Originally Posted by twostep08
ive tried everything i could think of and cant get a proper u.

x^2 (sq.rt.(x+1)) dx

By parts! $u=x^2\,,\,u'=2x\,,\,\,v'=\sqrt{x+1}\,,\,v=\frac{2} {3}(x+1)^{3\slash2}\,,\,\,\,so:$

$\int x^2\sqrt{x+1}\,dx=\frac{2}{3}x^2(x+1)^{3\slash2}-\frac{4}{3}\int x\sqrt{x+1}\,dx$....now you continue (again by parts)!

(sin x) dx/(sq.rt.(cos^3 x))

$\int\frac{\sin x}{\sqrt{\cos^3x}}dx=\int\sin x\left(\cos^{-3\slash 2}\!(x)\right)dx$ , and this is an integral of the form $\int f'(x)f(x)^n\,dx=\frac{f(x)^{n+1}}{n+1} + C$

OR you can make the substitution $u=\cos x\Longrightarrow du=-\sin x \,dx$ and etc.

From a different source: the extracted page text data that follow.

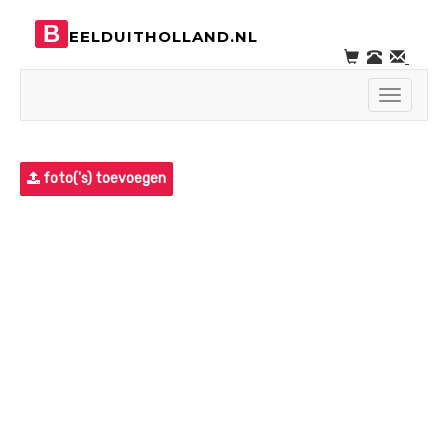
B
EELDUITHOLLAND.NL
Toggle
navigati
foto('s) toevoegen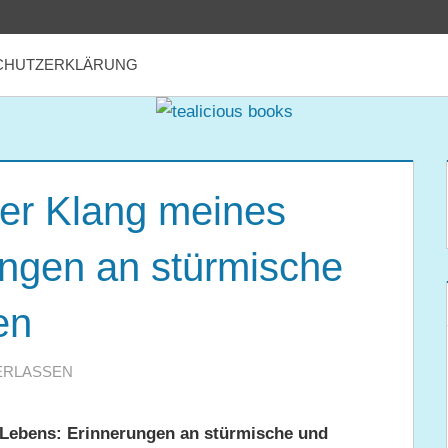
CHUTZERKLÄRUNG
Der Klang meines
ngen an stürmische
en
ERLASSEN
s Lebens: Erinnerungen an stürmische und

sin (sq.rt.(x+1)) dx/ (sq.rt. (x+1) from 3 to 8

$u=\sqrt{x+1}\Longrightarrow du=\frac{dx}{2\sqrt{x+1}}\,,\,\,and\,\,x=3\Longrig htarrow u=\sin 2$ and etc.

Tonio

they dont seem like they should cause too much problems, but for the life of me, i cant figure them out

any help is appreciated, as always

.
• Nov 12th 2009, 08:53 AM
Plato
Quote:

Originally Posted by twostep08
ive tried everything i could think of and cant get a proper u.
x^2 (sq.rt.(x+1)) dx

$\begin{gathered}
u = x + 1\; \Rightarrow \;x = u - 1 \hfill \\
x^2 \sqrt {x + 1} \; \Rightarrow \;\left( {u - 1} \right)^2 \sqrt u = u^{\frac{5}
{2}} - 2u^{\frac{3}
{2}} + u^{\frac{1}
{2}} \hfill \\
\end{gathered}$
• Nov 12th 2009, 10:32 AM
twostep08
thanks guys...i knew how to do the first by parts, but we had to do it by u-sub...either way, i understand all 3 now--thanks!